Bloqueio na cidade de Slaviánsk Foto: Reuters

Bloqueio na cidade de Slaviánsk Foto: Reuters

Em poucos dias após a assinatura da Declaração de Genebra, Rússia e Ucrânia já falam da violação bilateral. Enquanto o governo russo exige o desarmamento dos militantes nacionalistas, os líderes ucranianos pedem o fim de manifestações a favor da Rússia nas regiões no leste do país.

O recente ataque a um dos postos de bloqueio na cidade de Slaviánsk por um grupo desconhecidos resultou na morte de, pelo menos, três moradores locais e criou novas dificuldades para a resolução da crise política entre os dois Estados. A situação foi agravada pelo comunicado do Ministério das Relações Exteriores da Ucrânia, que confirmou a ausência de quaisquer armas portadas pelas vítimas.

O ato de violência foi considerado pelo Ministério dos Negócios Estrangeiros da Rússia como uma provocação por parte dos militantes do Setor de Direita e reflexo da falta de vontade das autoridades ucranianas de desarmar os grupos radicais que atuam em território nacional. Os líderes russos mais uma vez reforçaram a necessidade de cumprimento das promessas feitas pelo governo local.

“A Declaração de Genebra não estabelece prazos, porém prevê urgência na tomada de medidas adequadas. O ataque às pessoas desarmadas na noite de Páscoa não pode ser tolerado”, declarou o chanceler russo, Serguêi Lavrov.
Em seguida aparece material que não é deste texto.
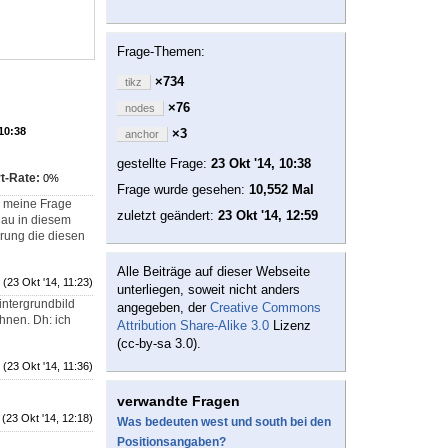
Frage-Themen:
×734
tikz
×76
nodes
 10:38
×3
anchor
gestellte Frage:
23 Okt '14, 10:38
t-Rate:
0%
Frage wurde gesehen:
10,552 Mal
rd meine Frage
zuletzt geändert:
23 Okt '14, 12:59
nau in diesem
erung die diesen
Alle Beiträge auf dieser Webseite
(23 Okt '14, 11:23)
unterliegen, soweit nicht anders
intergrundbild
angegeben, der
Creative Commons
chnen. Dh: ich
Attribution Share-Alike 3.0
Lizenz
(cc-by-sa 3.0).
(23 Okt '14, 11:36)
verwandte Fragen
(23 Okt '14, 12:18)
Was bedeuten west und south bei den
Positionsangaben?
Segundo ele, a falta de providências para prevenir a tragédia confirma que o governo da Ucrânia não possui intenção de controlar as atividades dos extremistas, enquanto os ataques dos militantes armados no sudeste ucraniano indicam possíveis planos para uma futura guerra civil.
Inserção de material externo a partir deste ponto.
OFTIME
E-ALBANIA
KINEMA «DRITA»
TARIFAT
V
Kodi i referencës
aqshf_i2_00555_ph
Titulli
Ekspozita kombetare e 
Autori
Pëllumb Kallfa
A anistia aos presos políticos e participantes dos protestos, uma das cláusulas da Declaração de Genebra, também não vem sendo respeitada pelas autoridades ucranianas. “Em vez de apresentar ultimatos e ameaçar com as possíveis sanções, o governo americano deveria se responsabilizar pelas atitudes tomadas pelos novos dirigentes ucranianos que conseguiram assumir o poder com a sua assistência”, acrescentou o ministro russo.

Em resposta aos ataques, a diplomacia da Ucrânia emitiu um comunicado, no qual qualifica as conclusões da Rússia como “precipitadas” e “sem fundamento”. No documento também informa sobre o início das investigações do ataque ao posto de bloqueio em Slaviánsk.

O governo da Ucrânia exigiu que as autoridades russas “tomem todas as medidas necessárias para liberar os edifícios ocupados e rodovias bloqueadas ilegalmente pelos adeptos da federalização, desarmar as tropas irregulares e prevenir novos atos de violência”. Os líderes das tropas irregulares simpatizantes à Rússia afirmaram que não entregariam as suas armas antes dos militantes do Setor de Direita e outros grupos radicais nacionalistas.

Em entrevista à rádio Kommersant-FM, o cientista político Mikhail Trótski duvidou da capacidade imediata do governo ucraniano de desarmar os militantes que atuavam na Maidan. Ele acredita que nenhum dos participantes da crise política ucraniana está pronto a dar o primeiro passo. “Tanto o governo do país quanto os grupos armados não querem se responsabilizar pelo não cumprimento do acordo assinado em Genebra e pela promessa de desarmamento. Acredito que a situação permanecerá a mesma até que a crise se resolva por conta própria”, conclui o especialista.